Almost everyone from the village and from the farms for miles around attended the chapel. It was the spiritual center of the community and the social center too. And the center of music and song, of course, so essential to the Welsh soul. The Reverend Meirion Llwyd’s sermons were always at least twice as long as the Anglican vicar’s. But in addition to length they always had enough hwyl, or fiery, almost hypnotic emotion, that his congregation could have listened and responded for as long again. The fact that the Anglican service was over well within an hour of its start whereas their own frequently lasted far closer to two was no inducement to any chapel member to switch allegiance.

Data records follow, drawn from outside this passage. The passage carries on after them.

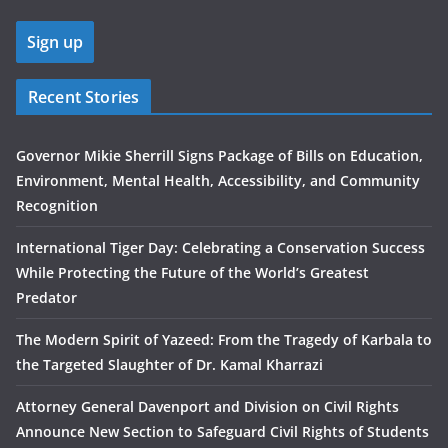
Recent Stories
Governor Mikie Sherrill Signs Package of Bills on Education,
Environment, Mental Health, Accessibility, and Community
Recognition
International Tiger Day: Celebrating a Conservation Success
While Protecting the Future of the World’s Greatest
Predator
The Modern Spirit of Yazeed: From the Tragedy of Karbala to
the Targeted Slaughter of Dr. Kamal Kharrazi
Attorney General Davenport and Division on Civil Rights
Announce New Section to Safeguard Civil Rights of Students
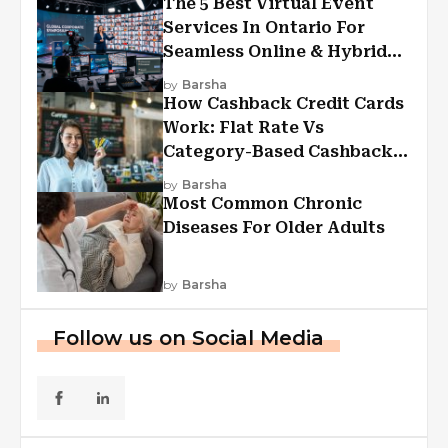
The 5 Best Virtual Event
Services In Ontario For
Seamless Online & Hybrid
Experiences
by
Barsha
How Cashback Credit Cards
Work: Flat Rate Vs
Category-Based Cashback
Explained
by
Barsha
Most Common Chronic
Diseases For Older Adults
by
Barsha
Follow us on Social Media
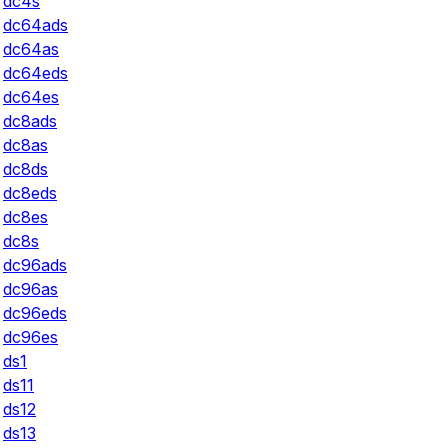
dc4s
dc64ads
dc64as
dc64eds
dc64es
dc8ads
dc8as
dc8ds
dc8eds
dc8es
dc8s
dc96ads
dc96as
dc96eds
dc96es
ds1
ds11
ds12
ds13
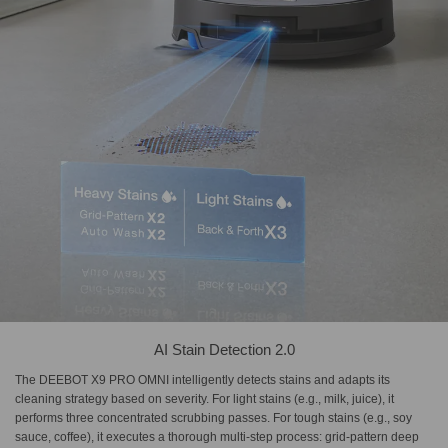
AI Stain Detection 2.0
The DEEBOT X9 PRO OMNI intelligently detects stains and adapts its
cleaning strategy based on severity. For light stains (e.g., milk, juice), it
performs three concentrated scrubbing passes. For tough stains (e.g., soy
sauce, coffee), it executes a thorough multi-step process: grid-pattern deep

And then, of course, there was always the best part to look forward to when the service was finally over, though no one ever put it quite that way. There was the gathering in the street outside if the weather was fine or crowded into the porch and the back pews or even spilling into the Sunday schoolroom if it was raining. It was a gathering for fellowship, for the exchange of news and opinions, for the sharing of gossip. For people who worked long, hard hours through the week, many of them on farms too far distant from each other or from the village to allow for much company, Sunday morning was the time to look forward to, the time to cherish. The best morning of the week.

Glenys Owen, kitchen maid at Tegfan, had never felt quite so important in her life as she did on this particular Sunday morning. This morning she had come to chapel, bringing with her the news that the Earl of Wyvern had arrived unexpectedly from London in the middle of the night and thrown the whole household into consternation. Glenys had not yet seen him herself but he was there right enough.

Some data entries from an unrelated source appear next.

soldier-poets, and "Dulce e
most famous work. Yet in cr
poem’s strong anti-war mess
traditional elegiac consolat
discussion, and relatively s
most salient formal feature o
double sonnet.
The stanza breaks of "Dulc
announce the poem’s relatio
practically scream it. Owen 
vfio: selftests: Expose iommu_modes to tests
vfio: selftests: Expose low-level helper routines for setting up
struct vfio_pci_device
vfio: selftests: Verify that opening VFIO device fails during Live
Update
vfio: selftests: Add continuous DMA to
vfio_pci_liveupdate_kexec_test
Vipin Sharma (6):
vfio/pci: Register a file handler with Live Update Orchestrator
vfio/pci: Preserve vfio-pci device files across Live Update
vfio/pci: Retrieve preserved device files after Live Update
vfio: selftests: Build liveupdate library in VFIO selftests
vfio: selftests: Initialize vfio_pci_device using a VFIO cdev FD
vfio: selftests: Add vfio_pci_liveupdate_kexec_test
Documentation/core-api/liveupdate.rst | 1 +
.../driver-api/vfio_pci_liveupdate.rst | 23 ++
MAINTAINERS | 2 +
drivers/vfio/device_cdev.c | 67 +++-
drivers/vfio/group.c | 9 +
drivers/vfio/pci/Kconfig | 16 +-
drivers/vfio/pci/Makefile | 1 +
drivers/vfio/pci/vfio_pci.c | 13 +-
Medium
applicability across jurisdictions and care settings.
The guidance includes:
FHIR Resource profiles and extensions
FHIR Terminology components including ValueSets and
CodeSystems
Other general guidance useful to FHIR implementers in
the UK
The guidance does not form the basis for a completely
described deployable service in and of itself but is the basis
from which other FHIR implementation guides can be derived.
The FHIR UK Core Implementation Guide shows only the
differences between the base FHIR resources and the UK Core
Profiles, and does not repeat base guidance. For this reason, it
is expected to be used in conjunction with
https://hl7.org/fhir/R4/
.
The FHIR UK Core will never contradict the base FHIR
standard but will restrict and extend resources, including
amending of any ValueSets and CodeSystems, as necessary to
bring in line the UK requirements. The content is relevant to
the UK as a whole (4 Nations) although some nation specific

“Praise the Lord,” the Reverend Llwyd said. He was standing at the top of the stone steps leading down from the porch to the street, shaking hands with his departing congregation. He raised both arms as if in benediction. “Praise the Lord for bringing him safely home.”

Not everyone agreed.

“After all this time?” Glyn Bevan, a farmer, said. “I wonder what for, then?”

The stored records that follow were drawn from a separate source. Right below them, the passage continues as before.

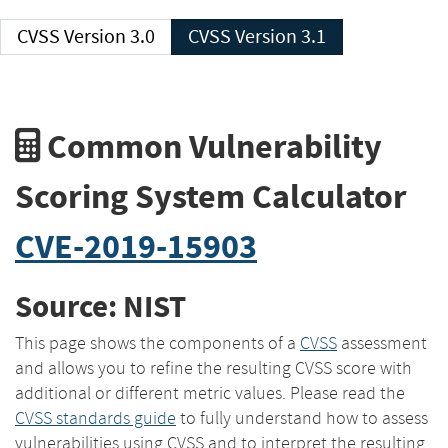
CVSS Version 3.0
CVSS Version 3.1
Common Vulnerability
Scoring System Calculator
CVE-2019-15903
Source: NIST
This page shows the components of a
CVSS
assessment
and allows you to refine the resulting CVSS score with
additional or different metric values. Please read the
CVSS standards guide
to fully understand how to assess
vulnerabilities using CVSS and to interpret the resulting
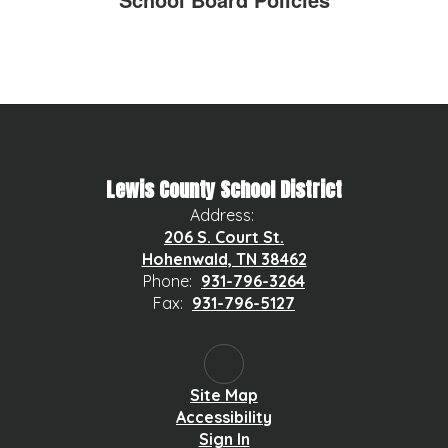
Lewis County School District
Address:
206 S. Court St.
Hohenwald, TN 38462
Phone:
931-796-3264
Fax:
931-796-5127
Site Map
Accessibility
Sign In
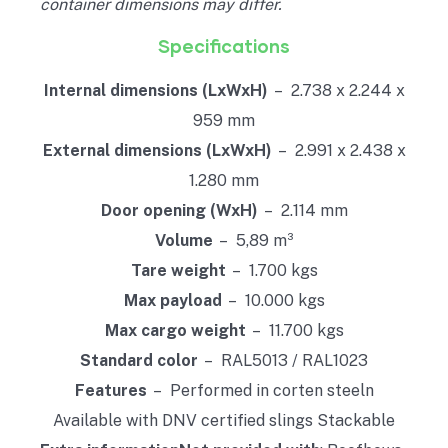
container dimensions may differ.
Specifications
Internal dimensions (LxWxH)
– 2.738 x 2.244 x
959 mm
External dimensions (LxWxH)
– 2.991 x 2.438 x
1.280 mm
Door opening (WxH)
– 2.114 mm
Volume
– 5,89 m³
Tare weight
– 1.700 kgs
Max payload
– 10.000 kgs
Max cargo weight
– 11.700 kgs
Standard color
– RAL5013 / RAL1023
Features
– Performed in corten steeln
Available with DNV certified slings Stackable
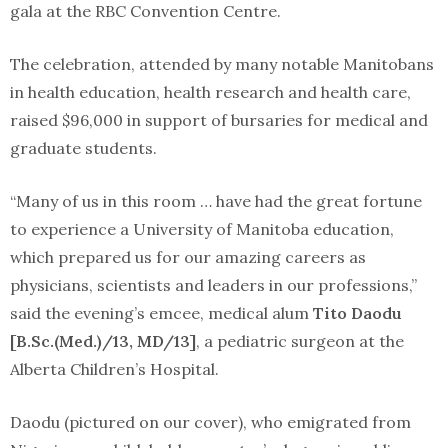
gala at the RBC Convention Centre.
The celebration, attended by many notable Manitobans
in health education, health research and health care,
raised $96,000 in support of bursaries for medical and
graduate students.
“Many of us in this room … have had the great fortune
to experience a University of Manitoba education,
which prepared us for our amazing careers as
physicians, scientists and leaders in our professions,”
said the evening’s emcee, medical alum
Tito Daodu
[B.Sc.(Med.)/13, MD/13]
, a pediatric surgeon at the
Alberta Children’s Hospital.
Daodu (pictured on our cover), who emigrated from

“He has never shown much interest in the place before,” Gwen Dirion, a farmer’s wife, remarked to Blodwyn Jenkins, who kept the general store next to the chapel. “Glad to get away from here, he was.”

“And never came to see his poor old mam,” Miss Jenkins said, nodding about to include others in her remark, “until she was in a wooden box. Too late it was then.”

“Geraint Penderyn.” Eli Harris, the harness maker, turned his head to spit into the dirt roadway, perhaps forgetting for the moment that he was wearing his Sunday best and should therefore be on his Sunday-best behavior. “Come here to show off his fine clothes and his fine English ways and his fine English voice, I suppose. Come to lord it over us, is it? It do make me sick to my stomach.”

“Eli,” Mrs. Harris said reproachfully, glancing furtively at the minister.

“Well, it do, woman,” Eli said, half-sheepishly, half-defiantly.

“Penderyn,” Ifor Davies, the cooper, said. “Who broke his mam’s heart, as Blodwyn has said, and does not care the snap of his fingers for us. A cheek, I do call it, mind, coming down here to sneer at us all.”

“Not that any of us treated his mam very well for many years, mind, to be fair,” Mrs. Olwen Harris said with ruthless honesty, nodding about at the other women for approval. “Not until we knew, that was.”

“Geraint Penderyn,” Aled Rhoslyn, the village blacksmith, said almost pensively, not talking to anyone in particular. “It is not the best time for him to come down here, is it? He may be sorry that he did. And so may we.”

“Perhaps,” Ninian Williams, a farmer, suggested, his hands spread over his ample stomach, “we should wait and see why he has come and what he intends to do. He has every right to be in his own house, after all. Perhaps we should give the man a chance.”